Medical groups, including the American Congress of Obstetricians and Gynecologists, have said that these new rules would have a negligible benefit and that practices already in place protect women’s health.The Texas law would also require abortion providers to have admitting privileges at nearby hospitals. But few abortion providers are able to obtain such privileges, either because religiously affiliated hospitals typically reject abortion providers’ applications for admitting privileges or because hospitals often require providers with admitting privileges to admit a certain number of patients per year or live a certain distance from the hospital. Hospital admitting privileges do nothing to improve patient safety and only serve to shut clinics down and decrease access to safe abortion care. In the rare event a patient experiences a serious complication at an abortion clinic, that patient can be transferred and admitted to a hospital regardless of whether the provider performing the abortion has admitting privileges. Clinics where providers cannot get these privileges have been forced to stop providing abortions, and in many cases close their doors.

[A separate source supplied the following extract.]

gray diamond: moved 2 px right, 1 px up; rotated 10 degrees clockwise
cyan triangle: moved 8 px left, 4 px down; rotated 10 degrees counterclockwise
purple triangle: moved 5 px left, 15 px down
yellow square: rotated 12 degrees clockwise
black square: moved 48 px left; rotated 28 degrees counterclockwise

The Women’s Health Protection Act would make it clear that the Texas law, and others like it in effect across the country, are illegal because they single out abortion for unnecessary regulation, do nothing to improve patient safety, and violate women’s rights by restricting access to safe abortion care. The bill would also repair and preserve the patient-provider relationship by allowing medical professionals to provide accurate information to their patients and make decisions based on their best medical judgment.

The barrage of laws passed to restrict access to abortion care has forced doctors to practice “bad medicine” that is based on the political ideologies of extremist lawmakers, not doctors’ medical knowledge or the needs of their patients. Nineteen states now mandate women receive inaccurate information before they receive an abortion, including inaccurate claims about the long-term effects of abortion on mental health and a supposed link between abortion and breast cancer that has absolutely no basis in fact. In 12 states, women are forced to have an ultrasound, and in some cases the abortion provider is required to put the ultrasound monitor in front of the woman, describe it and make her listen to the heartbeat before an abortion, regardless of whether her doctor thinks she needs the ultrasound or not. The Women’s Health Protection Act would end this dangerous and abhorrent intrusion into women’s health care.

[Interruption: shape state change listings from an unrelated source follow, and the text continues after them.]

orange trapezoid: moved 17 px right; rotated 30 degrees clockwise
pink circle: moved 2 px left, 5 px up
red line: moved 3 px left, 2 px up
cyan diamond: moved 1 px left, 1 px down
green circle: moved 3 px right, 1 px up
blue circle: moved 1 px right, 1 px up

If enacted, the Women’s Health Protection Act would begin to reverse the devastating impact of years of callous attacks on women’s health. It would allow women to make their own personal health care decisions regardless of where they live, and protect the relationship between a woman and her health care provider. Women’s constitutional rights are under attack and they need the full weight of the federal government behind them. We strongly urge the Senate and House to pass this legislation.